An All-Time Favorite: Fond Memories Of Cat’s Sno Pro 500

2010 Arctic Cat Sno Pro 500
2010 Arctic Cat Sno Pro 500

Before there were the current Blasts, EVOs, SXVenoms, ZR 200s and SnoScoots on which folks are now encouraged to transition youth riders to full-sized snowmobiles, arguably the best modern step-up sled for kids – especially kids who wanted to race! – was Arctic Cat’s Sno Pro 500. It was also an immensely fun sled full-sized adults who wanted to act like kids (like us!). We twice had a Sno Pro 5 as a demo sled and it regularly had more miles at the end of the season than snowmobiles with almost twice the horsepower.

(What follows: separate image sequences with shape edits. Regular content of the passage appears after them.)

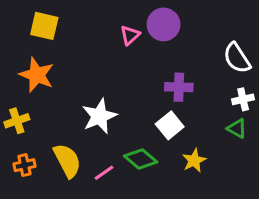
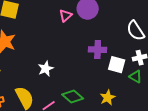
white star: (99, 116) -> (46, 69), size x0.7
white square: (170, 125) -> (117, 65), moved, turned -36

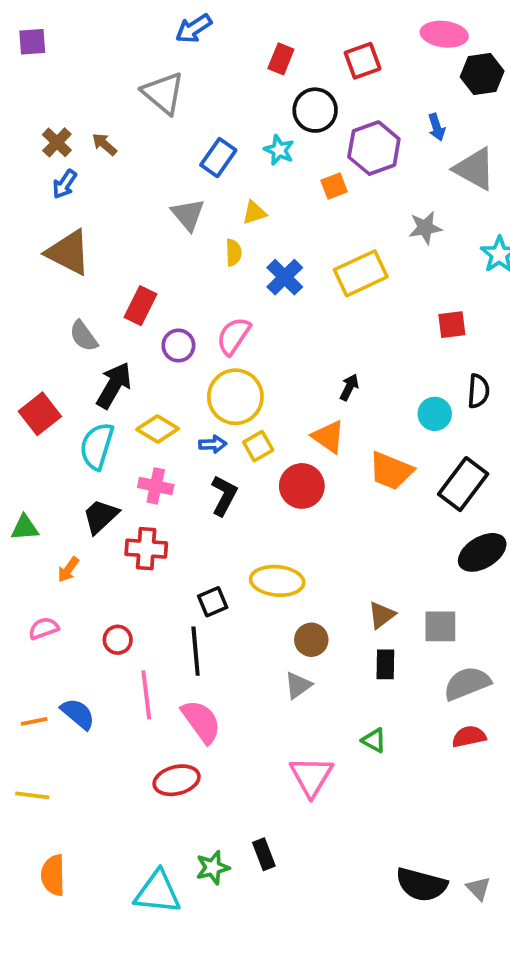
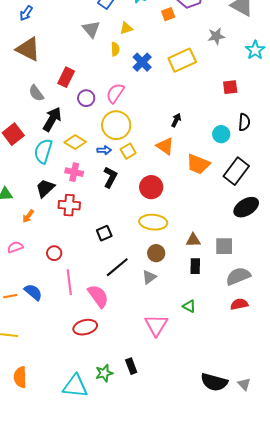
red circle: (302, 486) -> (151, 187), moved
yellow ellipse: (277, 581) -> (153, 222), moved
brown triangle: (382, 615) -> (193, 240), turned 35
black line: (196, 651) -> (117, 267), moved, turned 55

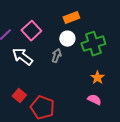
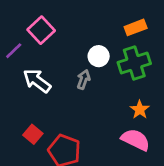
orange rectangle: (71, 18) -> (136, 27), moved
pink square: (31, 31) -> (41, 30), moved
pink semicircle: (94, 100) -> (136, 140), size x1.5

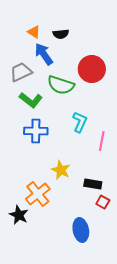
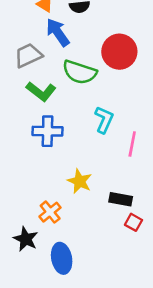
orange cross: (38, 194) -> (50, 212), size x0.7
blue ellipse: (81, 230) -> (62, 258), moved

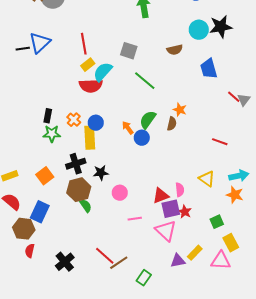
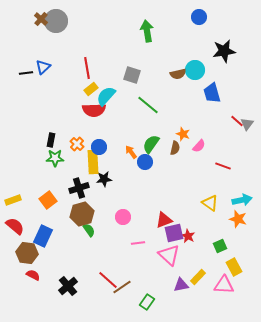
cyan circle: (199, 30) -> (195, 70), moved
blue triangle: (40, 43) -> (43, 67), size x0.7
black star: (101, 173) -> (104, 179), moved
pink semicircle: (180, 190) -> (199, 146), moved, turned 48
red semicircle: (30, 251) -> (33, 275), turned 104

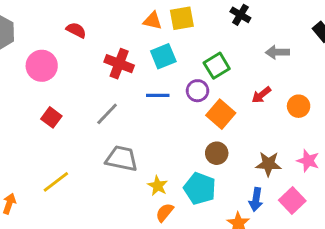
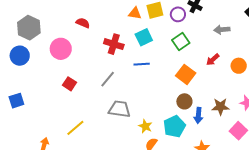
purple circle: (198, 91) -> (178, 14), moved
cyan pentagon: (200, 189) -> (174, 126), turned 30
blue arrow: (256, 200) -> (198, 116), moved

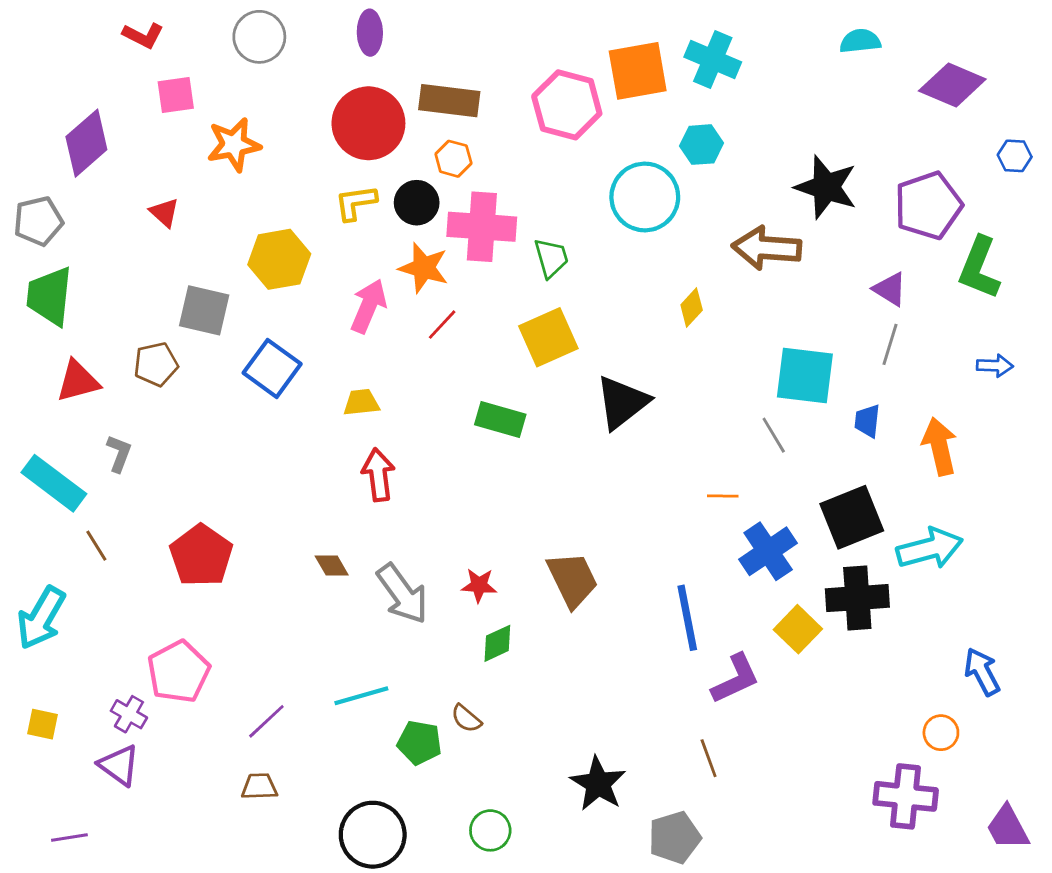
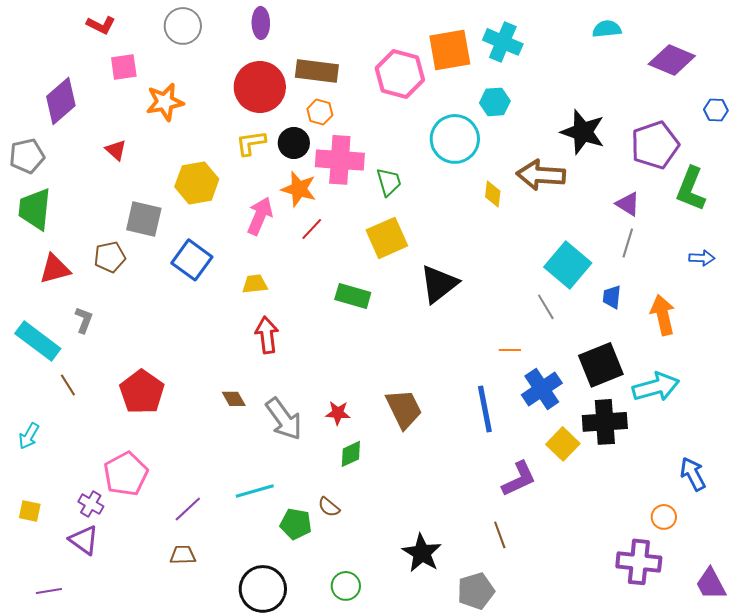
yellow diamond: (692, 308) -> (493, 194), moved, turned -36
cyan square: (805, 376) -> (568, 265), turned 33
cyan arrow: (41, 618) -> (29, 436), size x0.6
blue line: (687, 618) -> (485, 409), moved

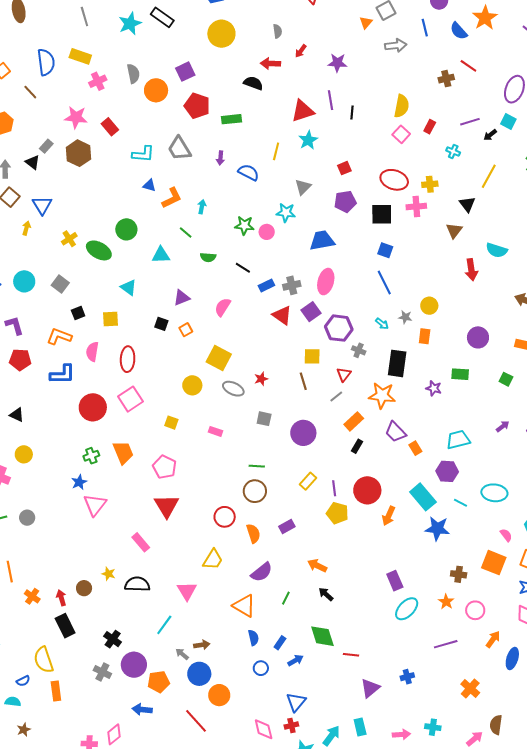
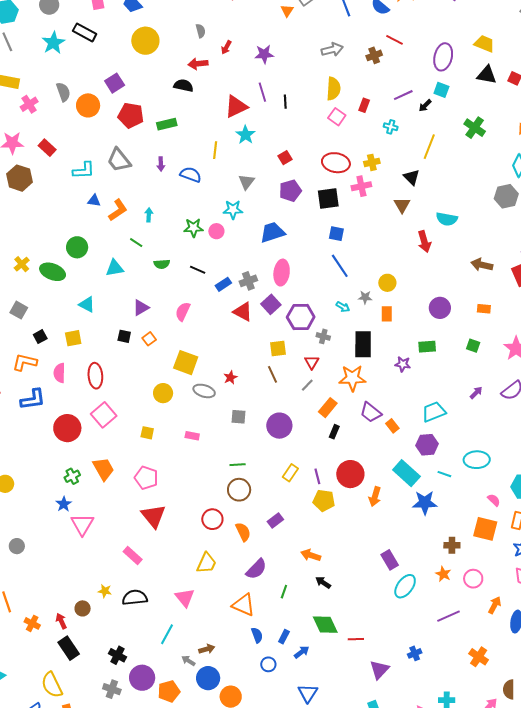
gray arrow: (396, 45) -> (332, 50), moved

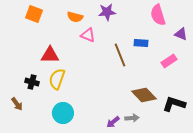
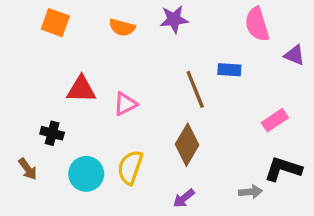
pink triangle: (88, 35) -> (125, 104), moved, turned -49
pink rectangle: (169, 61) -> (275, 120), moved
yellow semicircle: (57, 79) -> (130, 167), moved
brown diamond: (144, 95) -> (187, 145), moved, turned 75
cyan circle: (63, 113) -> (86, 174), moved
gray arrow: (132, 118) -> (250, 192), moved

The following ode to the Sno Pro 500 (below) was written for the “Used Sled Shopper” department of the October 2015 issue of Snow Goer magazine. Though the “current value” stated in the sidebar box now seems a bit high almost six years later, it should be noted that these are still very popular units on the used market.

USED SLED SHOPPER: 2010 Arctic Cat Sno Pro 500

Nobody ever said raising kids is easy, and being the parent of a teenage snowmobiler might present a whole new host of challenges, one of those being which snowmobile he or she should ride.

It’s reasonable to assume that a kid could graduate from a Kitty Cat or 120 to a fan-cooled, leaf spring-suspended snowmobile and ride that until about the age of 15 years old when he or she is ready for the first “real” trail sled – one that is moderately powered and has a modern chassis and suspension system so the kid can go for long trail rides. Two other important criteria are reliability and affordability.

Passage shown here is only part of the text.